Yazarların Ek Notu: Bu makale basım aşamasındayken, sotorasibin sponsoru, FDA'nın kendisine tam bir yanıt mektubu verdiğini bildiren bir basın açıklaması yayımladı. Bu mektupta FDA, (1) sotorasibin KHDAK'nin ikinci basamak tedavisindeki ek yeni ilaç onayını reddetti, (2) onaylayıcı denemenin tekrarlanması için bir pazar sonrası gereklilik yayınladı (tasarım henüz bilinmiyor) ve (3) ilerleyen süreçte etiketlenmiş doz olarak 960 mg dozun korunmasına izin verdi. Kararlar (1) ve (2) ile hemfikir olmamıza rağmen, bilimsel kanıtların 240 mg dozu desteklemeye devam ettiğine ve onkologlara 240 mg dozu (etiket dışı) reçete etmelerini tavsiye ettiğimize inanıyoruz.
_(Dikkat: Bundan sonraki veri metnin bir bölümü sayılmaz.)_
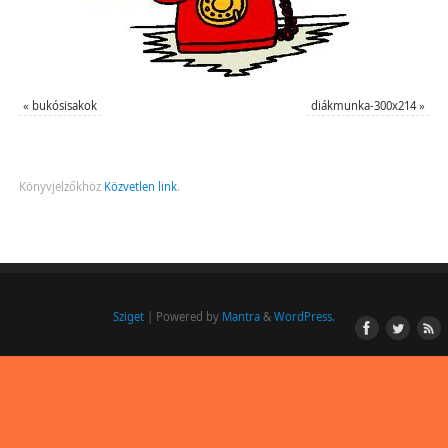
«
bukósisakok
diákmunka-300x214
»
Könyvjelzőkhöz
Közvetlen link
.
Sziget
| Powered by
Mantra
&
WordPress.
Bu durumda, FDA'nın, tam düzenleyici onaydan önce etiketlenmiş dozu değiştirmek için yetkisi olmayabilir. İlacı piyasadan tamamen kaldırma alternatifi muhtemelen değerlendirildi ve reddedildi. Farmasötik endüstrisinin, kamuya açık olmayan tam yanıt mektuplarının içeriğini seçici olarak raporlama geçmişi ve tam yanıt mektuplarının Bilgi Edinme Özgürlüğü Yasası taleplerinden muaf tutulması göz önüne alındığında, bu durum FDA'da karar verme süreçlerinin şeffaflığını artırma çabalarını yenilemelidir. Yeni pazar sonrası gereklilik ve KRAS G12C mutasyonlu KHDAK hastalarına en güvenli ilaçları sağlama kamu sağlığı zorunluluğu göz önüne alındığında, sponsoru tam yanıt mektubunu tam olarak yayınlamaya çağırıyoruz, böylece onkologlar ve hastalar tam bilgiye sahip olarak bilinçli kararlar alabilirler.